Collaborative Contracting

  1. Challenge what is possible. The concept and benefits of collaborative contracting have been known for decades, yet many sectors have been slow to adopt it due to perceived roadblocks. In practice, many of these challenges are either self-imposed (e.g. mindsets) or can be challenged (e.g. regulatory regimes).
  2. Adopt collaborative contracts that incorporate risk sharing and clear requirements. Changes in procurement and contracting models are critical to achieving a more collaborative and outcomes-based approach to projects. Contracts that include appropriate risk sharing, set clear expectations, establish a problem-solving mentality, and offer financial incentives for each stakeholder will go a long way to building trust and improving performance.
  3. Shift mindsets from individual goals to project outcomes. Collaborating across the value chain effectively requires that all participants shift their thinking from their own individual goals to holistic project outcomes. Doing so will enable all parties to focus on solving problems and roadblocks in the best interest of the project rather than avoiding and transferring blame.  
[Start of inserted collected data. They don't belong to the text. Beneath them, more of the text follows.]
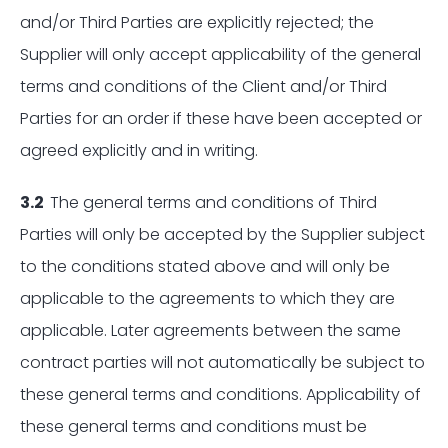
and/or Third Parties are explicitly rejected; the
Supplier will only accept applicability of the general
terms and conditions of the Client and/or Third
Parties for an order if these have been accepted or
agreed explicitly and in writing.
3.2
The general terms and conditions of Third
Parties will only be accepted by the Supplier subject
to the conditions stated above and will only be
applicable to the agreements to which they are
applicable. Later agreements between the same
contract parties will not automatically be subject to
these general terms and conditions. Applicability of
these general terms and conditions must be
  4. Learn from Integrated Project Delivery (IPD). IPD has been successfully implemented in over 150 projects around the world, in both the private and public sector. IPD contracts requires a shift in the contracting structure, the project operating system and the culture. One needs to create an environment and ecosystem of stakeholders that say, “If we run into a problem, we will solve it”, with all parties equally incentivized to do so. Key contributing factors include involving contractors early in the project development process, focusing on the project outcomes, an integrated team, data transparency, risk sharing, accountability, and strong communications.
  5. Involve stakeholders throughout the value chain. Moving the industry towards collaborative contracting has tremendous upside but will require action across the full value chain.  Siloed solutions have proven to fail in complex supply chains—and construction supply chains are among the most complex. Therefore, public and private sector organizations will need to work together to rethink the contracting model, focus on outcomes, share risk and incentives, and build trust.